Extracted records »
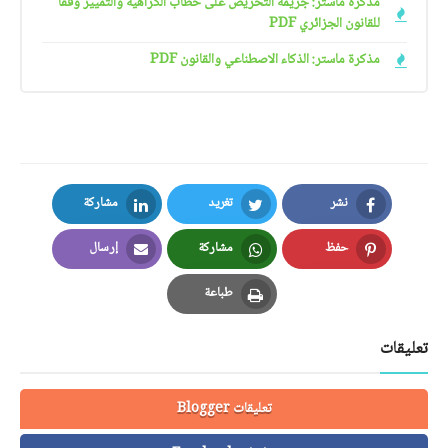
مذكرة ماستر: جريمة التحريض على خطاب الكراهية والتمييز وفقا
للقانون الجزائري PDF
مذكرة ماستر: الذكاء الاصطناعي والقانون PDF
نشر
تغريد
مشاركة
LinkedIn
Twitter
Facebook
حفظ
مشاركة
إرسال
Email
Whatsapp
Pinterest
طباعة
Print
تعليقات
تعليقات Blogger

Exercise goal »
Pull out the lines above in which the word "ماستر" appears.

Solved exercise »
مذكرة ماستر: جريمة التحريض على خطاب الكراهية والتمييز وفقا
مذكرة ماستر: الذكاء الاصطناعي والقانون PDF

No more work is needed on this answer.